- _ASSIGNED TASK_
Would you copy each line of the data below that has "ngoài"?

- _RECORDS_
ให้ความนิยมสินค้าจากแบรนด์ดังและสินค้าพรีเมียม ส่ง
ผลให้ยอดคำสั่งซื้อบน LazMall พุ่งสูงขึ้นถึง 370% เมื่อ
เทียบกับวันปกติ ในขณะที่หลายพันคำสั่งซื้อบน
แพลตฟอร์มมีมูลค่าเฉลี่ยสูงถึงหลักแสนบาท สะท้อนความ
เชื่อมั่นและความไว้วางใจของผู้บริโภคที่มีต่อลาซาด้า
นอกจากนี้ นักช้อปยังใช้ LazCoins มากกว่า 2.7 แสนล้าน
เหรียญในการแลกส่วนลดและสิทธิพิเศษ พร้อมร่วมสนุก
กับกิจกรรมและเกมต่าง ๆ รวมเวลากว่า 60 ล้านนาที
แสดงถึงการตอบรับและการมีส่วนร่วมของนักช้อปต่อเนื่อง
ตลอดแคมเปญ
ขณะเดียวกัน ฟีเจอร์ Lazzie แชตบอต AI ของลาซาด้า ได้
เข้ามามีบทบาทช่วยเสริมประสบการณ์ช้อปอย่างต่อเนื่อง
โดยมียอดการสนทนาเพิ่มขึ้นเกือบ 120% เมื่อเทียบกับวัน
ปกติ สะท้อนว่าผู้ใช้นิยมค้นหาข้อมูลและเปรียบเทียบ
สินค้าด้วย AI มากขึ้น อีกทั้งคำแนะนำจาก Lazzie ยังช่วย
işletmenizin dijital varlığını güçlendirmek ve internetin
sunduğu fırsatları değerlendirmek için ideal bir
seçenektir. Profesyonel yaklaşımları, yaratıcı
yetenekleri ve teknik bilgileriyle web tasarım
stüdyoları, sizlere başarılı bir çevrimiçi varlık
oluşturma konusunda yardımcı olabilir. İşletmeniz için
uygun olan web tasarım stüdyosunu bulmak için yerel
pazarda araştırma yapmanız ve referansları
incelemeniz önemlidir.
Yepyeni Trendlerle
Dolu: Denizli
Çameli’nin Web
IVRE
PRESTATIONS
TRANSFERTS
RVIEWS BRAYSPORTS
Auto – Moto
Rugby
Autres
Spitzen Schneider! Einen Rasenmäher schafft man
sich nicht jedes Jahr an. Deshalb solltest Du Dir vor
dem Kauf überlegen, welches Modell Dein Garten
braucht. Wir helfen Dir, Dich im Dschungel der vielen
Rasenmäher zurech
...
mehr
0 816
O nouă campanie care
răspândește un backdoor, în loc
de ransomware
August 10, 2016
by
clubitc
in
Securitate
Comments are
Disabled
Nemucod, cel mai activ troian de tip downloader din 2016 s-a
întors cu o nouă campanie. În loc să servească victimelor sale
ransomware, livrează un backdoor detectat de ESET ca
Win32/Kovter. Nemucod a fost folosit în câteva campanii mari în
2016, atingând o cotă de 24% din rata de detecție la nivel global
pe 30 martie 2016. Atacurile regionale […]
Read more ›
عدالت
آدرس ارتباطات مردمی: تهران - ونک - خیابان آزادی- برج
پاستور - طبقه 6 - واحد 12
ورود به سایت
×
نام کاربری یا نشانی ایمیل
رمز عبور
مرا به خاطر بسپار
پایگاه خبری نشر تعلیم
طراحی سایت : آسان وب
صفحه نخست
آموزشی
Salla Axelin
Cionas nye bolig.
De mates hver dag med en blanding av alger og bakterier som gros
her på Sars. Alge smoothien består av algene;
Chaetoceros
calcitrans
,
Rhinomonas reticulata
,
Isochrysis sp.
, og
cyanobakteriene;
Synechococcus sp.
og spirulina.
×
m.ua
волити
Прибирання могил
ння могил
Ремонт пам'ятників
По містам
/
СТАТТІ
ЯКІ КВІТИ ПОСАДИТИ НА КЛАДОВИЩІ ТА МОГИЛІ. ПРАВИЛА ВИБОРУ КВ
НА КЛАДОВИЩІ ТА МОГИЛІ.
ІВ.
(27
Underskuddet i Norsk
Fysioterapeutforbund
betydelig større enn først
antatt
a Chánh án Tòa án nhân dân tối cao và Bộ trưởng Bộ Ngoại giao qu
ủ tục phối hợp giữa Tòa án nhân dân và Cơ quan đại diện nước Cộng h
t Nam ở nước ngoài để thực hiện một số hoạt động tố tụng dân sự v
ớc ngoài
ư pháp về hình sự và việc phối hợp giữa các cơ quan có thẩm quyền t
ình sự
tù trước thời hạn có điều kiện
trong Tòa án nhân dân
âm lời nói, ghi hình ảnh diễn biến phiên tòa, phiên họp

- _FINISHED EXERCISE_
t Nam ở nước ngoài để thực hiện một số hoạt động tố tụng dân sự v
ớc ngoài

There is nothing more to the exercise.